Run the following command to use the UDAF you have created in the preceding example:

SELECT MY_SUM_INT(col1);

Use a UDWF

Run the following command to use the UDWF you have created in the preceding example:

SELECT MY_WINDOW_SUM_INT(intcol) 
OVER (PARTITION BY intcol2
ORDER BY intcol3
ROWS BETWEEN UNBOUNDED PRECEDING AND UNBOUNDED FOLLOWING)
FROM test_basic;

Use a UDTF

Run the following command to use the UDTF you have created in the preceding example:

-- Suppose that you have a table named t1, and the information about its columns a, b, and c1 is as follows:
SELECT t1.a,t1.b,t1.c1 FROM t1;
> output:
1,2.1,"hello world"
2,2.2,"hello UDTF."

-- Run the MY_UDF_SPLIT() function.
SELECT t1.a,t1.b, MY_UDF_SPLIT FROM t1, MY_UDF_SPLIT(t1.c1);
> output:
1,2.1,"hello"
1,2.1,"world"
2,2.2,"hello"
2,2.2,"UDTF."

NOTE

  • The first MY_UDF_SPLIT in the preceding code snippet is the alias of the column that is returned by the second MY_UDF_SPLIT, which is a function.
  • You cannot use AS t2(f1) to specify the aliases of the table and its columns that are to be returned.

View UDFs

Run the following command to query UDFs:

SHOW [GLOBAL] FUNCTIONS;

For more information, see SHOW FUNCTIONS.

Drop a UDF

Run the following command to drop a UDF:

DROP [GLOBAL] FUNCTION <function_name>(arg_type [, ...]);

For more information, see DROP FUNCTION.

Mapping between SQL data types and Java data types

SQL TYPEJava TYPE
BOOLEANjava.lang.Boolean
TINYINTjava.lang.Byte
SMALLINTjava.lang.Short
INTjava.lang.Integer
BIGINTjava.lang.Long
FLOATjava.lang.Float
DOUBLEjava.lang.Double
STRING/VARCHARjava.lang.String

Parameter settings

Configure the following environment variable in the be/conf/be.conf file of each Java virtual machine (JVM) in your StarRocks cluster to control memory usage.
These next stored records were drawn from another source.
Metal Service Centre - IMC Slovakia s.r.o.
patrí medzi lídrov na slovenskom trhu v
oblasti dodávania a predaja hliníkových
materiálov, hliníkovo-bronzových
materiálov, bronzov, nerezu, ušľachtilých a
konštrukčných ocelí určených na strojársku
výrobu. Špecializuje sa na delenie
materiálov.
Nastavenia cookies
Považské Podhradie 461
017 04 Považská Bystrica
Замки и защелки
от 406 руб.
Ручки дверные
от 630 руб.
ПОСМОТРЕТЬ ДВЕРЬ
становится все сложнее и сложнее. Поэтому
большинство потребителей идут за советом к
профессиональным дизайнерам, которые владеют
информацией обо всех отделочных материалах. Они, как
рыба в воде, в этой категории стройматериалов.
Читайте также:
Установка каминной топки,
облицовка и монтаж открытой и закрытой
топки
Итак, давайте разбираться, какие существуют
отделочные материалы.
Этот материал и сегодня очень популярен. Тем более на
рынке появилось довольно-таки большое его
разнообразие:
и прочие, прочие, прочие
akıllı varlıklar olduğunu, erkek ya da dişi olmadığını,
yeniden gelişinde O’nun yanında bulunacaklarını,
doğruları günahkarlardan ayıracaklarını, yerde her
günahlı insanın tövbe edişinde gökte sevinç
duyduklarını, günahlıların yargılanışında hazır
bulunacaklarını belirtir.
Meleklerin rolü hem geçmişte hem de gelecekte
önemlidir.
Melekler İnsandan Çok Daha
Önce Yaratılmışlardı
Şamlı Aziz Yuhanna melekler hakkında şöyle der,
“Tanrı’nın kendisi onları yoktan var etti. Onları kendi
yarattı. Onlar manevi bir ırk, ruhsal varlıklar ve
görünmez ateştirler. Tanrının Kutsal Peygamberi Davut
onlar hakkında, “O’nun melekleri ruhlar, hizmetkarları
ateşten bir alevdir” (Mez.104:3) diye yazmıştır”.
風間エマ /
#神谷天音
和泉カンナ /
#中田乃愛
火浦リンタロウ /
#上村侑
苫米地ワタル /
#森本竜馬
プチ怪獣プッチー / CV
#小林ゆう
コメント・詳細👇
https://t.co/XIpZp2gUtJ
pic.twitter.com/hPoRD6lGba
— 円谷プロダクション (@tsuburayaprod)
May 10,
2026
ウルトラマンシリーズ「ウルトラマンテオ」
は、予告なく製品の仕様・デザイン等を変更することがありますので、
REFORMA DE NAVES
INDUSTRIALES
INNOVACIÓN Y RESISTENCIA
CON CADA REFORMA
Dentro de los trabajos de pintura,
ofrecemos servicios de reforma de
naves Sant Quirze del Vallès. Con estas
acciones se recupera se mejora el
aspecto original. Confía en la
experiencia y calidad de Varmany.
If you use JDK 8, configure JAVA_OPTS. If you use JDK 9 or later, configure JAVA_OPTS_FOR_JDK_9_AND_LATER.

JAVA_OPTS="-Xmx12G"

JAVA_OPTS_FOR_JDK_9_AND_LATER="-Xmx12G"

FAQ

Can I use static variables when I create UDFs? Do the static variables of different UDFs have mutual impacts on each other?

Yes, you can use static variables when you compile UDFs. The static variables of different UDFs are isolated from each other and do not affect each other even if the UDFs have classes with identical names.